In my experience, what is considered the mainstream 'left' or 'liberal' in the US would be considered right wing in most of the rest of the world. I don't really see a lot of people in the US talking about confiscating the means of production and transferring them to the working class, you know?
posted by signal at 8:53 AM on July 13, 2020 [9 favorites]


signal, exactly, and even with the much weaker/more rightward US-specific definition of center, a sizeable proportion of the letter signatories are to the right if it.
posted by eviemath at 12:50 PM on July 13, 2020 [3 favorites]


There were two ‘Reigns of Terror,’ if we would but remember it and consider it; the one wrought murder in hot passion, the other in heartless cold blood; the one lasted mere months, the other had lasted a thousand years; the one inflicted death upon ten thousand persons, the other upon a hundred millions."

what in hell does Twain mean by two reigns of terror? What, the second is Napoleon?

ask you to remember that chaos is not evil, change is not wrong, conflict is not violence, and relevance is not a human right.

if this in comparison to the French Revolution and current events I suggest the author study the French revolution and not foist it with a Mark Twain banner pull quote.
posted by clavdivs at 1:01 PM on July 13, 2020 [1 favorite]


what in hell does Twain mean by two reigns of terror? What, the second is Napoleon?

Pretty sure he's talking about however many centuries of the ancien regime.
posted by PMdixon at 1:10 PM on July 13, 2020 [7 favorites]


what in hell does Twain mean by two reigns of terror? What, the second is Napoleon?

It's a passage from A Connecticut Yankee In King Arthur's Court, also quoted here by Ta-Nehisi Coates and here in Bartleby's. Twain is contrasting the blood and violence of the Revolution (which all right-thinking people fear, hate and despise) with the overwhelming indifference and ignorance (displayed by those exact same right-thinking people) to the crushing misery, slow starvation, tortures and immerseration and death inflicted by the previous thousand years of monarchical rule.

I used google.
posted by the man of twists and turns at 1:12 PM on July 13, 2020 [15 favorites]

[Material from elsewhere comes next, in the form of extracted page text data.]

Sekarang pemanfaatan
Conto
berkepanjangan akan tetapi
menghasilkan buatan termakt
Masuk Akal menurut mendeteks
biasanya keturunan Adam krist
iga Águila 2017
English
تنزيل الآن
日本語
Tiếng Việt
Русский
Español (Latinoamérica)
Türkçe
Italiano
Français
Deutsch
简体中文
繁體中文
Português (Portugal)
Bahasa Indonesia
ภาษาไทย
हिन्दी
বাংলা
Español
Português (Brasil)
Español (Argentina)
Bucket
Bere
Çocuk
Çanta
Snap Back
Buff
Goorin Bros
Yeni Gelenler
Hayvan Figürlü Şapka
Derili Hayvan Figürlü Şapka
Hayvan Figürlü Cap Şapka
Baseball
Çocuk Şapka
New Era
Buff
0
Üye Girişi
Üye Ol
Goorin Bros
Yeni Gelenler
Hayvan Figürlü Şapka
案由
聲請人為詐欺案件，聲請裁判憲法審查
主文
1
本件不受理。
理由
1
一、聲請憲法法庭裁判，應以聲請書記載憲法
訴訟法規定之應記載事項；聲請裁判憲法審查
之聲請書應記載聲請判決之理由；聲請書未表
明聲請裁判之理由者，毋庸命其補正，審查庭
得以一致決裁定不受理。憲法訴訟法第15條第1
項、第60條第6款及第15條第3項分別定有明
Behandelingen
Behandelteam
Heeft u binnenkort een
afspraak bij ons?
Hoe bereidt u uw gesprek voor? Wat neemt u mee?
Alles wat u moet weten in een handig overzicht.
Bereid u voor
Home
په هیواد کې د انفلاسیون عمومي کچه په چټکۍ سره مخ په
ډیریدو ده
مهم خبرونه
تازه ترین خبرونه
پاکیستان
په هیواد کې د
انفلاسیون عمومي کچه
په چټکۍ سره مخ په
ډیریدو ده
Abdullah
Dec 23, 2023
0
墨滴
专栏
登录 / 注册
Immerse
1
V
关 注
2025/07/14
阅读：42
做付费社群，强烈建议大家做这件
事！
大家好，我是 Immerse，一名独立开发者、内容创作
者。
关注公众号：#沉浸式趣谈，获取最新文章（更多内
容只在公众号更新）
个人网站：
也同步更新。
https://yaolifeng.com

> clavdivs: "what in hell does Twain mean by two reigns of terror?"

I always understood this quote to be a reference to the French monarchy (and, probably by extension, all monarchies and similar regimes).
posted by mhum at 1:13 PM on July 13, 2020 [1 favorite]


ok, one year of terror killed 40,000. add in all the other deaths from war and execution, starvation...then Napoleon, actor then director...the only thing that did destroy monarchy was violence, everything else but sacrifice and reason we're tried.

which all right-thinking people fear, hate and despise

how do you explain Philippe Égalité.
I read books.
posted by clavdivs at 2:44 PM on July 13, 2020


A little Letter Levity before the Terror.
posted by save alive nothing that breatheth at 10:11 PM on July 13, 2020 [1 favorite]




(hopefully not too much of a derail, but if Weiss' mention of the Alice Walker/David Icke controversy surprised you the way it did me, Vox has an explainer on it.)
posted by mittens at 11:36 AM on July 14, 2020 [2 favorites]


Apparently Ben Shapiro and Andrew Sullivan have also left their positions as well - scuttlebutt seems to be that they, along with Weiss, are putting together a new platform.
posted by NoxAeternum at 12:46 PM on July 14, 2020


Forceful arguments against open letters entirely: "The Cowardice of Open Letters: They’re badly written, open to doubt, and fundamentally unnecessary."
posted by PhineasGage at 1:23 PM on July 15, 2020 [2 favorites]


I'm not even going to read it, but the nytimes today has a front page link describing Steven Pinker as a Harvard professor being "taken aim" at by, hmm, some kind of "outcry" over "race and free speech".
posted by polymodus at 2:19 PM on July 15, 2020


They buried the lede, of course: "The linguists demanded that the society revoke Professor Pinker’s status as a 'distinguished fellow' and strike his name from its list of media experts. The society’s executive committee declined to do so..."

The real headline should have been Wealthy Famous Writer Not Actually Cancelled At All.
posted by mittens at 4:48 PM on July 15, 2020 [6 favorites]


Matt Yglesias has a new column which seems interpretable as context for why he chose to sign the letter: “The real stakes in the David Shor saga”
The idea is roughly that it’s categorically wrong for a person — or at least a white person — to criticize on tactical or other grounds anything being done in the name of racial justice. And while it’s not exactly a crisis of free speech, since people are always free to go do something else with their lives other than work in progressive politics, it’s nonetheless going to be a big problem for progressive politics if it becomes impossible to have frank conversations around the tactics and substance of race-related issues. Many on the left have conceded that Shor got what seems to be a raw deal. But there’s reluctance to see the true significance of this drama, which is not his particular employment situation but the fact that many people of some influence sincerely believe the tweet was out of line.
posted by Going To Maine at 1:17 PM on July 29, 2020 [1 favorite]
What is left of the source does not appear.